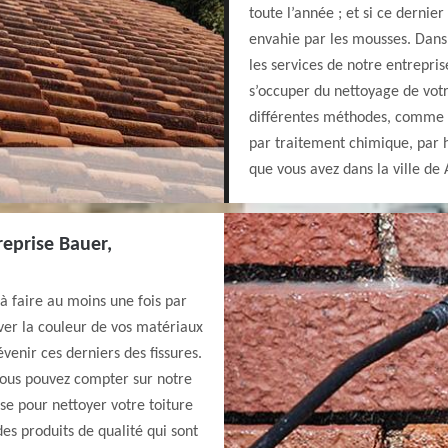
toute l’année ; et si ce dernier
envahie par les mousses. Dans l
les services de notre entrepri
s’occuper du nettoyage de vot
différentes méthodes, comme 
par traitement chimique, par 
que vous avez dans la ville de
reprise Bauer,
 à faire au moins une fois par
ver la couleur de vos matériaux
venir ces derniers des fissures.
vous pouvez compter sur notre
se pour nettoyer votre toiture
des produits de qualité qui sont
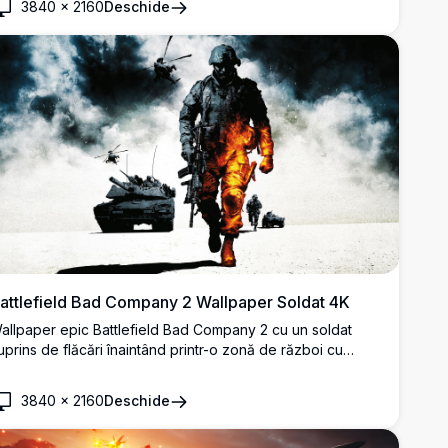
3840
×
2160
Deschide
K uluitoare.
attlefield Bad Company 2 Wallpaper Soldat 4K
allpaper epic Battlefield Bad Company 2 cu un soldat
uprins de flăcări înaintând printr-o zonă de război cu
ancuri și elicoptere printre nori dramatici de fum în
ezoluție 4K uluitoare.
3840
×
2160
Deschide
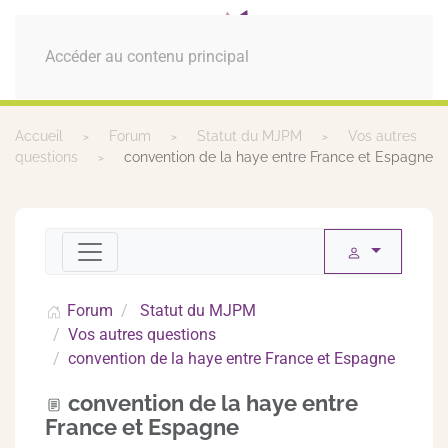
MENU
Accéder au contenu principal
Accueil
Forum
Statut du MJPM
Vos autres
questions
convention de la haye entre France et Espagne
Forum
Statut du MJPM
Vos autres questions
convention de la haye entre France et Espagne
convention de la haye entre
France et Espagne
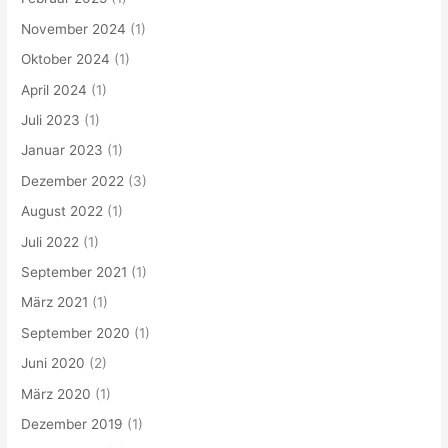
November 2024
(1)
Oktober 2024
(1)
April 2024
(1)
Juli 2023
(1)
Januar 2023
(1)
Dezember 2022
(3)
August 2022
(1)
Juli 2022
(1)
September 2021
(1)
März 2021
(1)
September 2020
(1)
Juni 2020
(2)
März 2020
(1)
Dezember 2019
(1)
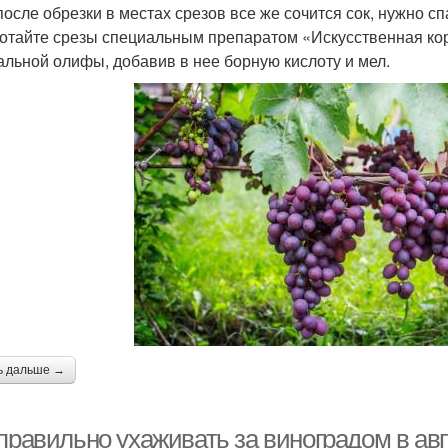
после обрезки в местах срезов все же сочится сок, нужно сп
отайте срезы специальным препаратом «Искусственная кор
альной олифы, добавив в нее борную кислоту и мел.
ь дальше →
правильно ухаживать за виноградом в ав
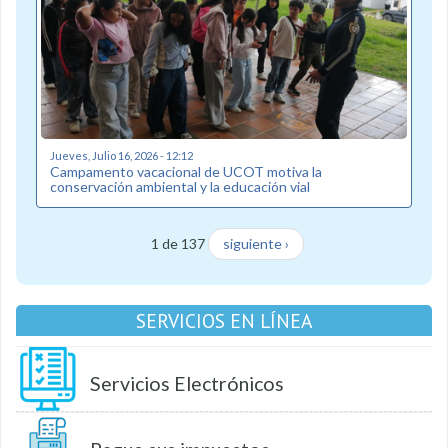
Jueves, Julio 16, 2026 - 12:12
Campamento vacacional de UCOT motiva la
conservación ambiental y la educación vial
1 de 137
siguiente ›
SERVICIOS EN LÍNEA
Servicios Electrónicos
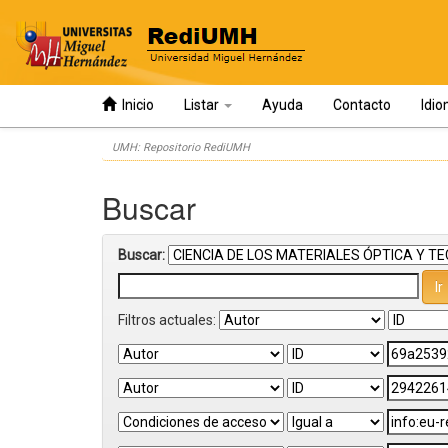
Inicio
Listar
Ayuda
Contacto
Idi
Skip
UMH: Repositorio RediUMH
navigation
Buscar
Buscar:
Filtros actuales:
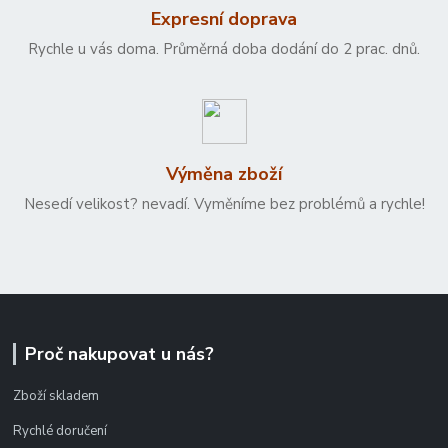
Expresní doprava
Rychle u vás doma. Průměrná doba dodání do 2 prac. dnů.
Výměna zboží
Nesedí velikost? nevadí. Vyměníme bez problémů a rychle!
Proč nakupovat u nás?
Zboží skladem
Rychlé doručení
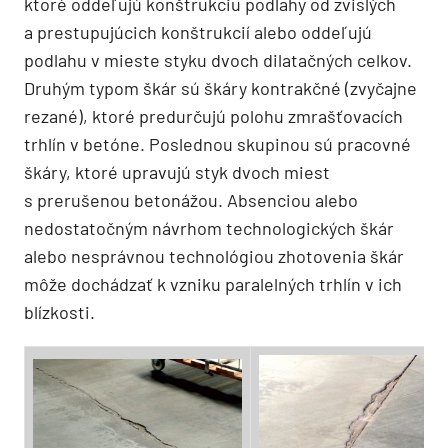
ktoré oddeľujú konštrukciu podlahy od zvislých
a prestupujúcich konštrukcií alebo oddeľujú
podlahu v mieste styku dvoch dilatačných celkov.
Druhým typom škár sú škáry kontrakčné (zvyčajne
rezané), ktoré predurčujú polohu zmrašťovacích
trhlín v betóne. Poslednou skupinou sú pracovné
škáry, ktoré upravujú styk dvoch miest
s prerušenou betonážou. Absenciou alebo
nedostatočným návrhom technologických škár
alebo nesprávnou technológiou zhotovenia škár
môže dochádzať k vzniku paralelných trhlín v ich
blízkosti.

Required action >> Show the lines above that include "Company".

Solved problem >>
attlefield Bad Company 2 Wallpaper Soldat 4K
allpaper epic Battlefield Bad Company 2 cu un soldat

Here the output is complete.